Sacramento Bee smartphone app expected to grow audience 10%
Ideas Blog | 23 November 2015
Editor’s note: This is one of 19 case studies featured in INMA’s strategic report “Smartphone App Lessons for Media Companies,” released in July.
At the Sacramento Bee, smartphone apps are integral to the overall marketing strategy and have generated a “very high” return on investment, “many times the technical and business payroll and hosting expense,” according to Grey Montgomery, director of mobile initiatives for McClatchy Interactive, the digital division of the McClatchy Company, for which the Bee is the flagship newspaper.

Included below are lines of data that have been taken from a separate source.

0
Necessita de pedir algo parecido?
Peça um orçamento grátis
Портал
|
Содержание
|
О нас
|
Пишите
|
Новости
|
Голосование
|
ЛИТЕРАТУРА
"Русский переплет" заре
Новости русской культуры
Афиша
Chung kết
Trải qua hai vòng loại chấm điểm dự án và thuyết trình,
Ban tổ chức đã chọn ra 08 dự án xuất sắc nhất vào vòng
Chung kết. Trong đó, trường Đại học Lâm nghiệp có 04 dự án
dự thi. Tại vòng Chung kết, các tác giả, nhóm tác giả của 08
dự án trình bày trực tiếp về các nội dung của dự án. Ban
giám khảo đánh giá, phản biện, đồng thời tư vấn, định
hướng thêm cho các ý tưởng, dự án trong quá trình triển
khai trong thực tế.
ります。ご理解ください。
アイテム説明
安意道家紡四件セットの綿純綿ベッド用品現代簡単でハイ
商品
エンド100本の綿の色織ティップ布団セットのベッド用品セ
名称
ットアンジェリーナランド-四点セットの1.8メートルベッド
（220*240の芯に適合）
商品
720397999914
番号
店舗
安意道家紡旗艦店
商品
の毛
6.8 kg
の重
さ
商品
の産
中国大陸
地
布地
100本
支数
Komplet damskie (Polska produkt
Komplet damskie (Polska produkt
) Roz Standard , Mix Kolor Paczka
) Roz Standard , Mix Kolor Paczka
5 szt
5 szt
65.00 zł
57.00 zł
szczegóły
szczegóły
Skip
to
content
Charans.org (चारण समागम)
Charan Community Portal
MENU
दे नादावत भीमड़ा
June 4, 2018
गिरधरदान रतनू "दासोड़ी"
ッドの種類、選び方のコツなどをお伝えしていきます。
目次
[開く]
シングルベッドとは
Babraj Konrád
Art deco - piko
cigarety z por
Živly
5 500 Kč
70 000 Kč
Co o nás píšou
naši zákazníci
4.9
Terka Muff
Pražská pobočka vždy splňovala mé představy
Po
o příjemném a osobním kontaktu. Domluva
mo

The Bee has a responsive design Web site, an app for iPhone, iPad, Android, and Android tablet, as well as an e-reader version for Kindle and Nook. Its mobile products are developed internally, targeting current readers with a focus on developing the best possible interactions for app users, 51% of whom are subscribers, compared to just 1% of mobile Web Bee readers, according to analytics.
“We are attempting to create a superior user experience in our apps to make them … cater to our subscriber audience,” Montgomery says.
Analytics also show that app users have 30 times the engagement level of mobile Web readers as measured by pageviews and monthly unique visitors. The app is mostly used at home. Users rarely use sidebar navigation menus to find content or to seek out sections other than the home page, Montgomery says.
App users have access to a limited number of free pageviews but must pay a subscription rate of US$120 per year after reaching the threshold. Additional revenue comes from in-app advertisements, though the app presents ads “at a much lower volume than online,” Montgomery says.
And while return on investment is high, the app “diverts development resources away from the Web. It’s a second and third platform to develop and support,” Montgomery says.
The Bee measures the success of its app by the number of subscribers, which it expects to see grow by as much as 10% this year. The Bee needs to grow its total levels of monthly unique visitors because while pageview counts are high, Montgomery says, it is not attracting enough monthly unique visitors to draw advertiser interest in many markets.